MTU concerns for the Linux bridge agent
Affects | Status | Importance | Assigned to | Milestone | |
---|---|---|---|---|---|
neutron |
Fix Released
|
High
|
Kevin Benton |
Bug Description
I ran some experiments with the Linux bridge agent [1] to determine the source of MTU problems and offer a potential solution. The environment for these experiments contains the following items:
1) A physical (underlying) network supporting MTU of 1500 or 9000 bytes.
2) One controller node running the neutron server, Linux bridge agent, L3 agent, DHCP agent, and metadata agent.
3) One compute node running the Linux bridge agent.
4) A neutron provider/public network.
5) A neutron self-service/
6) A neutron router between the provider and self-service networks.

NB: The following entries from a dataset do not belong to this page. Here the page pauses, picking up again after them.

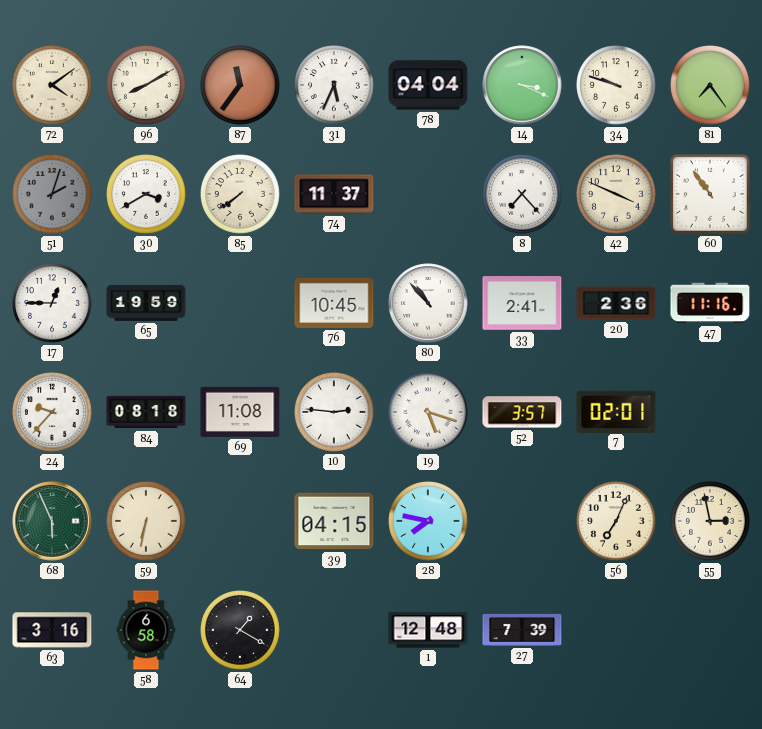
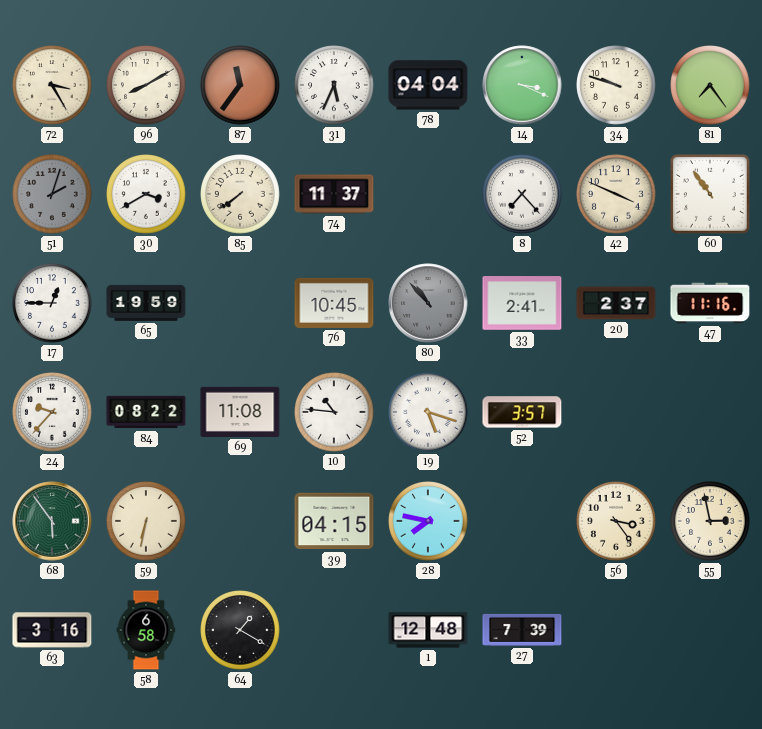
72: 4:09 -> 3:25
80 dial: white -> grey
20: 2:36 -> 2:37
84: 08:18 -> 08:22
10: 2:46 -> 10:46
7: 02:01 -> none
68: 5:56 -> 5:54
56: 7:04 -> 3:24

7) The self-service network uses the VXLAN protocol with IPv4 endpoints which adds 50 bytes of overhead.
8) An instance on the self-service network with a floating IP address from an allocation pool on the provider network.
Background:
1. For tunnel interfaces, Linux automatically subtracts protocol overhead from the parent interface MTU. For example, if eth0 has a 1500 MTU, a VXLAN interface using it as a parent device has a 1450 MTU.

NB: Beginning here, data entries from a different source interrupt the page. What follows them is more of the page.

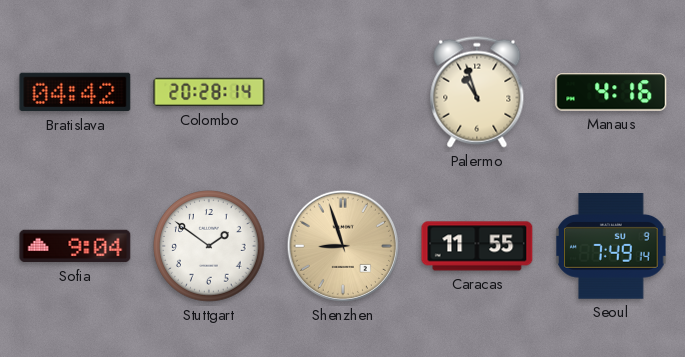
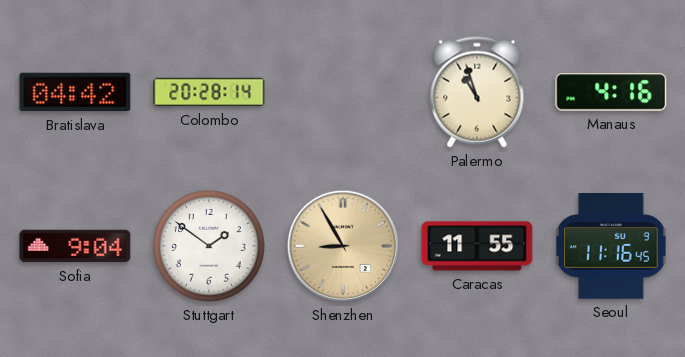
Shenzhen: 8:57 -> 8:55
Seoul: 7:49 -> 11:16
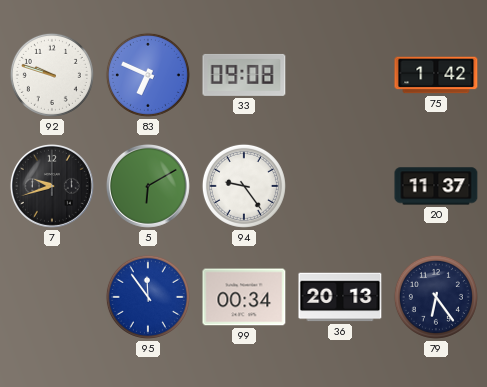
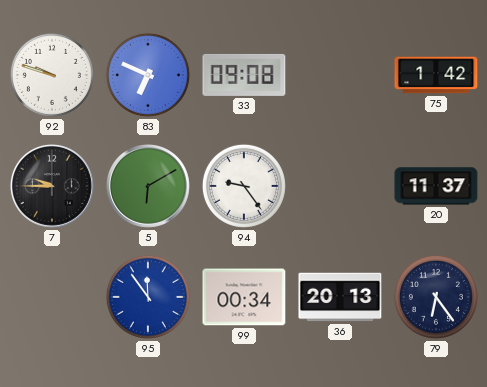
7: 9:42 -> 9:45
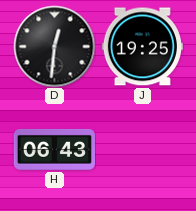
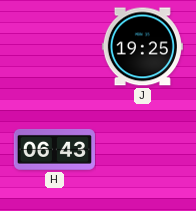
D: 12:31 -> none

2. For bridge devices, Linux assumes a 1500 MTU and changes the MTU to the lowest MTU of any port on the bridge. For example, a bridge without ports has a 1500 MTU. If eth0 has a 9000 MTU and you add it as a port on the bridge, the bridge changes to a 9000 MTU. If eth1 has a 1500 MTU and you add it as a port on the bridge, the bridge changes to a 1500 MTU.
3. Only devices that operate at layer-3 can participate in path MTU discovery (PMTUD). Therefore, a change of MTU in a layer-2 device such as a bridge or veth pair causes that device to discard packets larger than the smallest MTU.
Observations:
1. For any physical network MTU, instances must use a MTU value that accounts for overlay protocol overhead. Neutron currently offers a way to provide a correct value via DHCP. However, it only addresses packets outbound from instances. The next two items address packets inbound to instances.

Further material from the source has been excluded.